[Start of section]

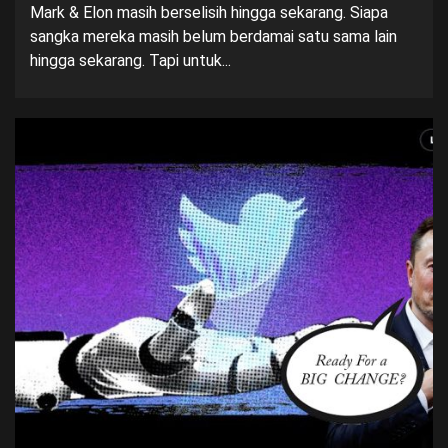
Mark & Elon masih berselisih hingga sekarang. Siapa
sangka mereka masih belum berdamai satu sama lain
hingga sekarang. Tapi untuk...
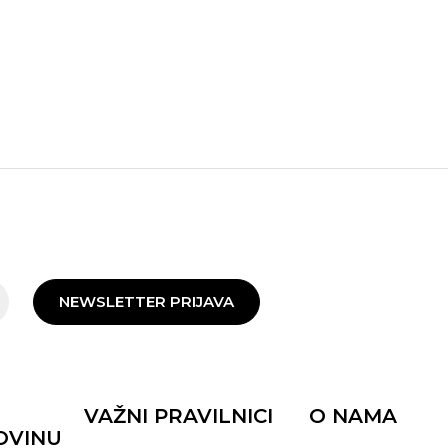
NEWSLETTER PRIJAVA
VAŽNI PRAVILNICI
O NAMA
OVINU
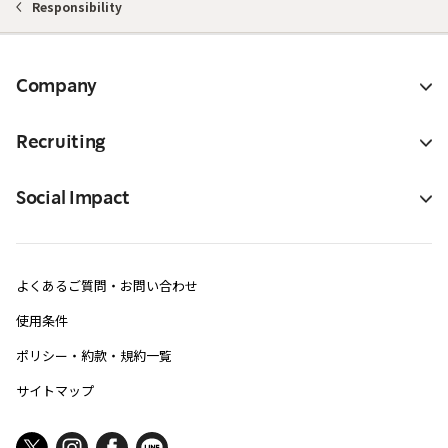
Responsibility
Company
Recruiting
Social Impact
よくあるご質問・お問い合わせ
使用条件
ポリシー・約款・規約一覧
サイトマップ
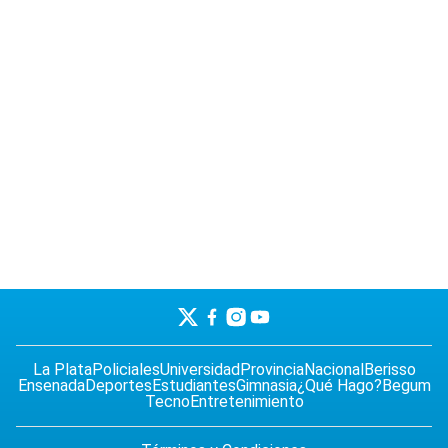
La Plata
Policiales
Universidad
Provincia
Nacional
Berisso
Ensenada
Deportes
Estudiantes
Gimnasia
¿Qué Hago?
Begum
Tecno
Entretenimiento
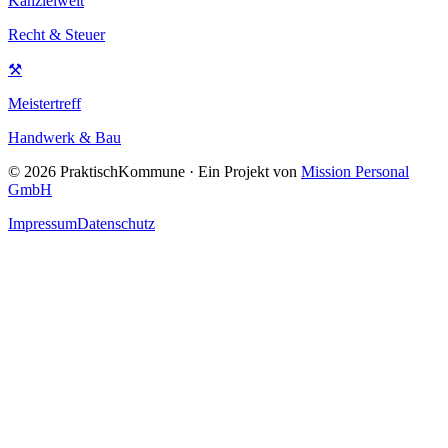
Kanzleiwelt
Recht & Steuer
⚒
Meistertreff
Handwerk & Bau
©
2026
PraktischKommune · Ein Projekt von
Mission Personal
GmbH
Impressum
Datenschutz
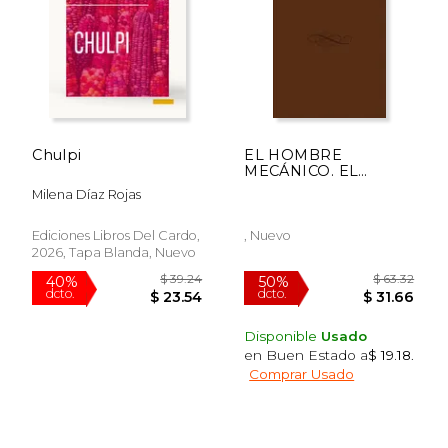
Chulpi
EL HOMBRE
MECÁNICO. EL
FUTURO DE LA
Milena Díaz Rojas
ROBÓTICA Y LA
INTELIGENCIA
HUMANA (En
Ediciones Libros Del Cardo,
, Nuevo
2026, Tapa Blanda, Nuevo
Disponible
Usado
en Buen Estado a
$ 19.18
.
Comprar Usado
$ 39.24
$ 63.
40%
50%
dcto.
dcto.
$ 23.54
$ 31.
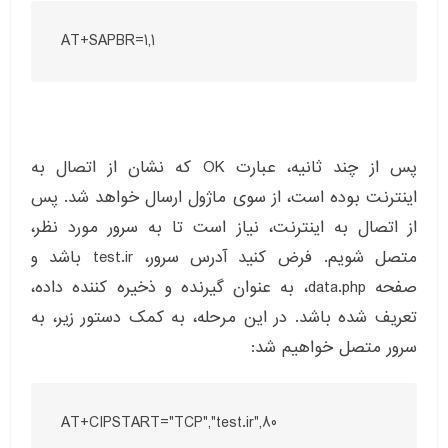
AT+SAPBR=1,1
پس از چند ثانیه، عبارت OK که نشان از اتصال به
اینترنت بوده است، از سوی ماژول ارسال خواهد شد. پس
از اتصال به اینترنت، نیاز است تا به سرور مورد نظر،
متصل شویم. فرض کنید آدرس سرور، test.ir باشد و
صفحه data.php، به عنوان گیرنده و ذخیره کننده داده،
تعریف شده باشد. در این مرحله، به کمک دستور زیر، به
سرور متصل خواهیم شد:
AT+CIPSTART="TCP","test.ir",80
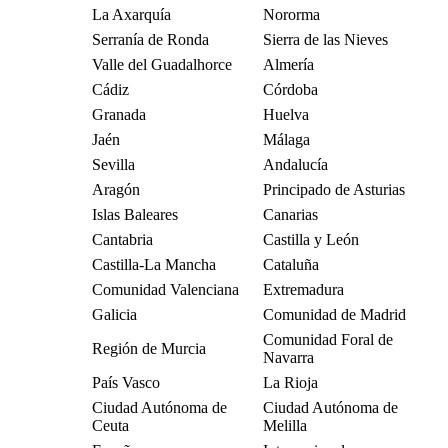
La Axarquía
Nororma
Serranía de Ronda
Sierra de las Nieves
Valle del Guadalhorce
Almería
Cádiz
Córdoba
Granada
Huelva
Jaén
Málaga
Sevilla
Andalucía
Aragón
Principado de Asturias
Islas Baleares
Canarias
Cantabria
Castilla y León
Castilla-La Mancha
Cataluña
Comunidad Valenciana
Extremadura
Galicia
Comunidad de Madrid
Comunidad Foral de
Región de Murcia
Navarra
País Vasco
La Rioja
Ciudad Autónoma de
Ciudad Autónoma de
Ceuta
Melilla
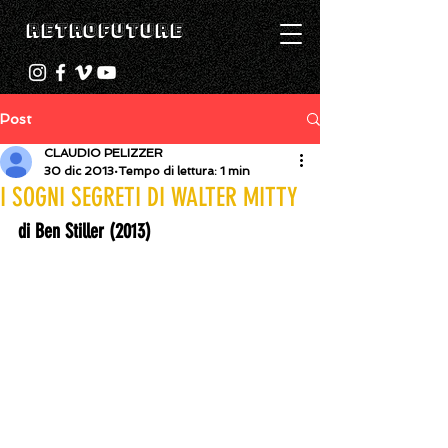
RETROFUTURE
Post
CLAUDIO PELIZZER
30 dic 2013
Tempo di lettura: 1 min
I SOGNI SEGRETI DI WALTER MITTY
di Ben Stiller (2013)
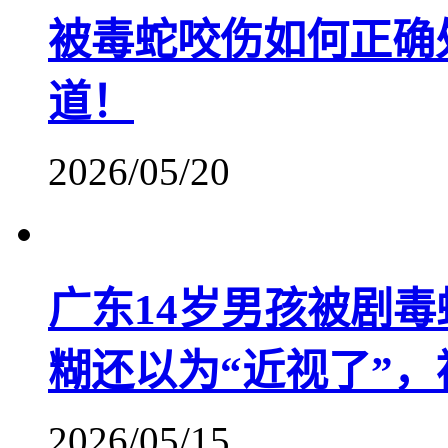
被毒蛇咬伤如何正确
道！
2026/05/20
广东14岁男孩被剧
糊还以为“近视了”
2026/05/15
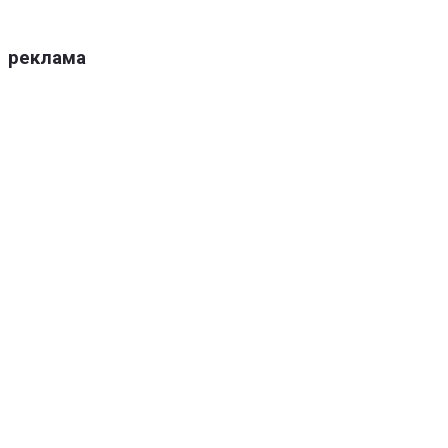
реклама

[End of section]

Brief: Restate every entry above word for word; no picture belongs in the copy.

Response for this exercise:
Mark & Elon masih berselisih hingga sekarang. Siapa
sangka mereka masih belum berdamai satu sama lain
hingga sekarang. Tapi untuk...
NEWSLETTER PRIJAVA
VAŽNI PRAVILNICI
O NAMA
OVINU
Responsibility
Company
Recruiting
Social Impact
よくあるご質問・お問い合わせ
使用条件
ポリシー・約款・規約一覧
サイトマップ
La Plata
Policiales
Universidad
Provincia
Nacional
Berisso
Ensenada
Deportes
Estudiantes
Gimnasia
¿Qué Hago?
Begum
Tecno
Entretenimiento
Kanzleiwelt
Recht & Steuer
⚒
Meistertreff
Handwerk & Bau
©
2026
PraktischKommune · Ein Projekt von
Mission Personal
GmbH
Impressum
Datenschutz
Chulpi
EL HOMBRE
MECÁNICO. EL
FUTURO DE LA
Milena Díaz Rojas
ROBÓTICA Y LA
INTELIGENCIA
HUMANA (En
Ediciones Libros Del Cardo,
, Nuevo
2026, Tapa Blanda, Nuevo
Disponible
Usado
en Buen Estado a
$ 19.18
.
Comprar Usado
$ 39.24
$ 63.
40%
50%
dcto.
dcto.
$ 23.54
$ 31.
AT+SAPBR=1,1
پس از چند ثانیه، عبارت OK که نشان از اتصال به
اینترنت بوده است، از سوی ماژول ارسال خواهد شد. پس
از اتصال به اینترنت، نیاز است تا به سرور مورد نظر،
متصل شویم. فرض کنید آدرس سرور، test.ir باشد و
صفحه data.php، به عنوان گیرنده و ذخیره کننده داده،
تعریف شده باشد. در این مرحله، به کمک دستور زیر، به
سرور متصل خواهیم شد:
AT+CIPSTART="TCP","test.ir",80
La Axarquía
Nororma
Serranía de Ronda
Sierra de las Nieves
Valle del Guadalhorce
Almería
Cádiz
Córdoba
Granada
Huelva
Jaén
Málaga
Sevilla
Andalucía
Aragón
Principado de Asturias
Islas Baleares
Canarias
Cantabria
Castilla y León
Castilla-La Mancha
Cataluña
Comunidad Valenciana
Extremadura
Galicia
Comunidad de Madrid
Comunidad Foral de
Región de Murcia
Navarra
País Vasco
La Rioja
Ciudad Autónoma de
Ciudad Autónoma de
Ceuta
Melilla
RETROFUTURE
Post
CLAUDIO PELIZZER
30 dic 2013
Tempo di lettura: 1 min
I SOGNI SEGRETI DI WALTER MITTY
di Ben Stiller (2013)
被毒蛇咬伤如何正确
道！
2026/05/20
广东14岁男孩被剧
糊还以为“近视了”
2026/05/15
реклама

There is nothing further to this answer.